Here, the lead roles are played by Sir Anthony Hopkins and Dame Helen Mirren, with the cast of Psycho filled out by Scarlett Johansson (leading lady Janet Leigh), James D'Arcy (mama's boy Anthony Perkins), and Jessica Biel (spurned starlet Vera Miles). The actors all apply themselves whole-heartedly, particularly two: Johansson gives a fantastic performance capturing Janet Leigh's class, warmth, and intelligence, while the other supporting standout, James D'Arcy, perfectly embodies the bundle of nervous energy that was Anthony Perkins. Danny Huston, as a screenwriter and potential wooer of the neglected Alma, turns in the film's only bad performance; he seems to be trying to play to the cheap seats, as though he just wandered in from a film actually made in 1960. It's a performance that clashes mightily with the naturalistic acting on display everywhere else in the film, and doesn't work at all.
But this is Hopkins' and Mirren's show, and they make their roles sing, obviously enjoying playing two of England's favored children. Hopkins is slathered with gobs of makeup and rolls of fat to approximate Hitchcock's unique physique, and while his voice is different, his mimicry of Hitch's signature elocution (combined with the way he embodies the movement of a large man) make him a dead ringer, superficially. But it's his performance as a man, not a historical figure, that sells it. His Hitchcock retains the original's mordant humor and droll aloofness, but infuses a real human being who could easily be mistaken for a character with genuine pathos and fragility. Mirren seems to relish her role as the wind beneath Hitchcock's wings, exuding strength from her eyes as she steels up for any fight that comes, be it from meddling executives or her husband. Their electric interactions are the pulse that keeps Hitchcock alive and vibrant.
The film itself is largely well-crafted, though the subplot with Whitfield Cook (Houston) attempting to court Alma doesn't seem necessary or even handled very well. There's also an oddity to scenes where Hitchcock is haunted by Ed Gein (Michael Wincott), the murderer used by Robert Bloch as inspiration for the original novel Psycho, but this worked as a strange sort of dramatization of the creative process; anyone who's lived with a work in their head knows that the characters in it are rarely silent.

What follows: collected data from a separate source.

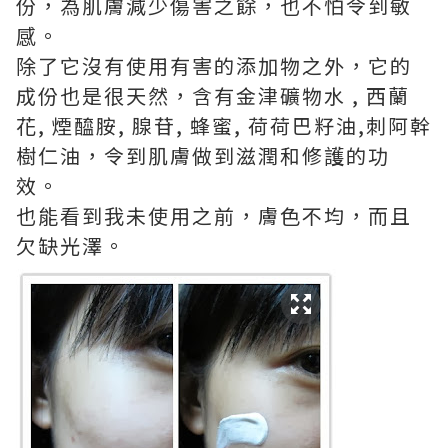
份，為肌膚減少傷害之餘，也不怕令到敏
感。
除了它沒有使用有害的添加物之外，它的
成份也是很天然，含有金津礦物水 , 西蘭
花, 煙醯胺, 腺苷, 蜂蜜, 荷荷巴籽油,刺阿幹
樹仁油，令到肌膚做到滋潤和修護的功
效。
也能看到我未使用之前，膚色不均，而且
欠缺光澤。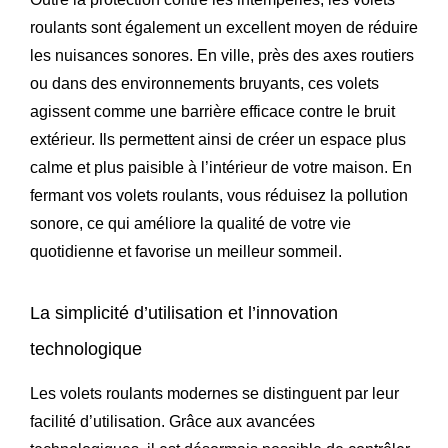
roulants sont également un excellent moyen de réduire
les nuisances sonores. En ville, près des axes routiers
ou dans des environnements bruyants, ces volets
agissent comme une barrière efficace contre le bruit
extérieur. Ils permettent ainsi de créer un espace plus
calme et plus paisible à l’intérieur de votre maison. En
fermant vos volets roulants, vous réduisez la pollution
sonore, ce qui améliore la qualité de votre vie
quotidienne et favorise un meilleur sommeil.
La simplicité d’utilisation et l’innovation
technologique
Les volets roulants modernes se distinguent par leur
facilité d’utilisation. Grâce aux avancées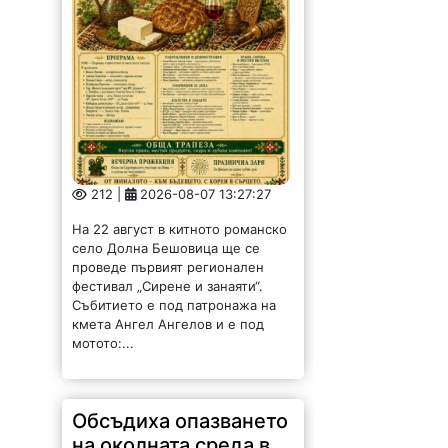
212 |
2026-08-07 13:27:27
На 22 август в китното романско
село Долна Бешовица ще се
проведе първият регионален
фестивал „Сирене и занаяти“.
Събитието е под патронажа на
кмета Ангел Ангелов и е под
мотото:...
Обсъдиха опазването
на околната среда в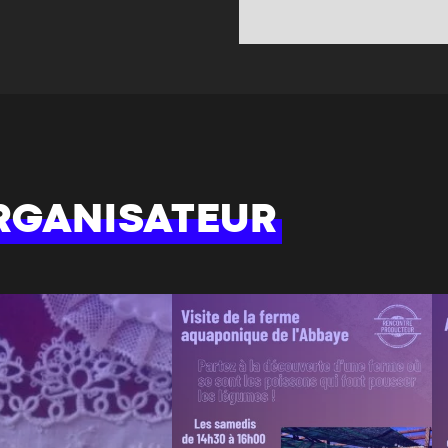
RGANISATEUR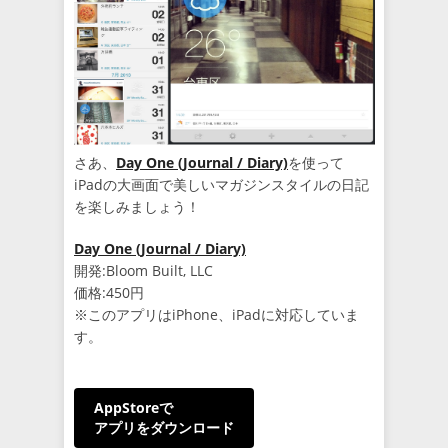
さあ、
Day One (Journal / Diary)
を使って
iPadの大画面で美しいマガジンスタイルの日記
を楽しみましょう！
Day One (Journal / Diary)
開発:Bloom Built, LLC
価格:450円
※このアプリはiPhone、iPadに対応していま
す。
AppStoreで
アプリをダウンロード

That's largely indicative of this confection of a film as a whole: it's messy and a little odd, but immensely enjoyable. It trundles along at its own pace, in a structured-but-not-really sort of way. Many of the technicals are handsomely mounted (particularly the cinematography by The Social Network's Jeff Cronenweth, and the art and set direction), though it's not flawless. The editing in particular is weak, and when you're making a film about two of the greatest frame-cutters of all time, you'd be best served to bring your A game. But by the time the credits roll, you'll be glad to have spent time with these folks.